NASA's Ingenuity Helicopter Takes Flight On Mars, First On Another Planet

"Altimeter data confirms that Ingenuity has performed the first flight of a powered aircraft on another planet," announced an engineer in the Jet Propulsion Laboratory as the control room cheered.

NASA successfully flew its tiny helicopter Ingenuity on Mars early Monday, the first powered flight on another planet and a feat a top engineer called "our Wright brothers' moment."

At 3:34 am Eastern Time (0734 GMT), the four pound (1.8 kilogram) rotorcraft lifted off, hovered 10 feet (three meters) above the Martian surface, then came back to rest after 39.1 seconds.

Data and images from the autonomous flight were transmitted 173 million miles (278 million kilometers) back to Earth where they were received by NASA's array of ground antennas and processed more than three hours later.


Engineers were tensely watching their screens at the Jet Propulsion Laboratory in California, where the mission had been designed and planned for the past six years.

They broke into applause as one of them read off a checklist of tasks Ingenuity had achieved and concluded: "Ingenuity has performed its first flight -- the first flight of a powered aircraft on another planet."

Ingenuity quickly sent back a black-and-white image from its downward pointing navigation camera, showing its bug-like shadow cast on the surface.


Then came a choppy color video from the Perseverance rover showing Ingenuity on the ground, in flight, and then once again at rest.

More images and a smoothed-out video are expected to follow.

"We've been talking so long about our Wright brothers' moment on Mars, and here it is," said lead engineer MiMi Aung to her team, as she doled out virtual hugs.

The first powered flight on Earth was achieved by the Wright brothers in 1903 in Kitty Hawk, North Carolina.

A piece of fabric from that plane has been tucked inside Ingenuity in honor of that feat.

Technology demonstration


NASA had originally planned the flight for April 11 but postponed it over a software issue that was identified during a planned high-speed test of the aircraft's rotors.

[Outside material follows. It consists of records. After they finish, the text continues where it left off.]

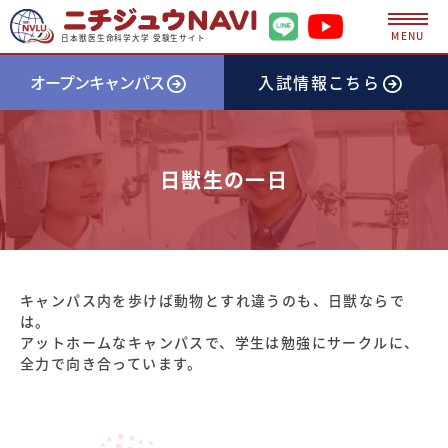
MENU
日本獣医生命科学大学 受験生サイト
オープンキャンパス
入試情報
こちら
日獣生の一日
キャンパス内を歩けば動物とすれ違うのも、日獣ならで
は。
アットホームなキャンパスで、学生は勉強にサークルに、
全力で向き合っています。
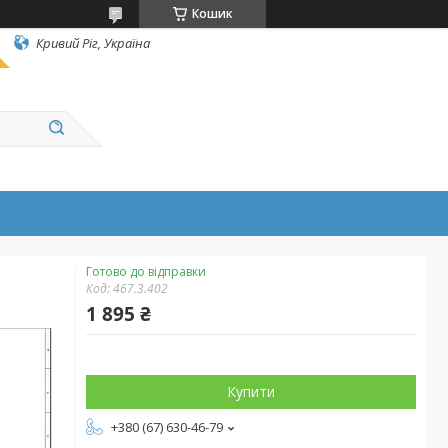
Кошик
Кривий Ріг, Україна
Готово до відправки
Код:
467.3.402
1 895 ₴
Купити
+380 (67) 630-46-79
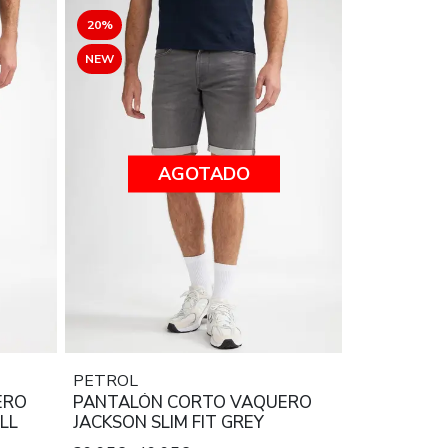
20%
NEW
AGOTADO
PETROL
ERO
PANTALÓN CORTO VAQUERO
LL
JACKSON SLIM FIT GREY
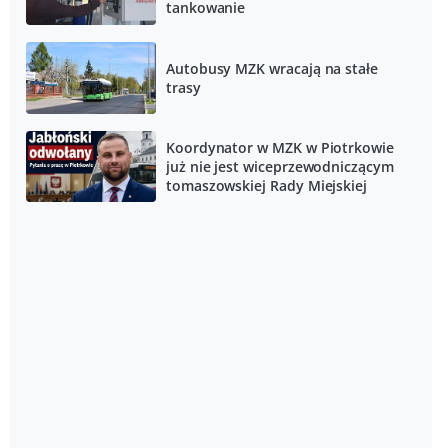
tankowanie
Autobusy MZK wracają na stałe
trasy
Koordynator w MZK w Piotrkowie
już nie jest wiceprzewodniczącym
tomaszowskiej Rady Miejskiej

The issue was later resolved through the help of a software update and tweak in coding.

Ingenuity traveled to Mars attached to the underside of Perseverance, which touched down on the planet on February 18 on a mission to search for signs of extraterrestrial life.

Ingenuity's goal, by contrast, is to demonstrate its technology works, and it won't contribute to Perseverance's science goals.

But it is hoped that Ingenuity can pave the way for future flyers that revolutionize our exploration of celestial bodies because they can reach areas that rovers can't go, and travel much faster.

"We don't know exactly where Ingenuity will lead us, but today's results indicate the sky -- at least on Mars -- may not be the limit," said acting NASA Administrator Steve Jurczyk.

The flight was challenging because of conditions vastly different from Earth's -- an atmosphere that has less than one percent the density of our own, and gravitational pull of only a third.

That made it necessary for Ingenuity's rotors to achieve around 2,500 revolutions per minute, roughly five times greater than helicopters achieve on Earth.

As well as high-tech components, the aircraft contains many off-the-shelf smartphone parts that were tested in space for the first time on this mission.

Next flight soon


Ingenuity was deployed to its "flight strip" on April 3 and is now in the 16th sol, or Martian day, of its 30-sol (31-Earth day) flight test window.

The team will continue to receive and analyze data in the coming days, then formulate a plan for the second flight, which would be no earlier than April 22.

"We will take a moment to celebrate our success and then take a cue from Orville and Wilbur regarding what to do next," said Aung.

"History shows they got back to work -- to learn as much as they could about their new aircraft -- and so will we."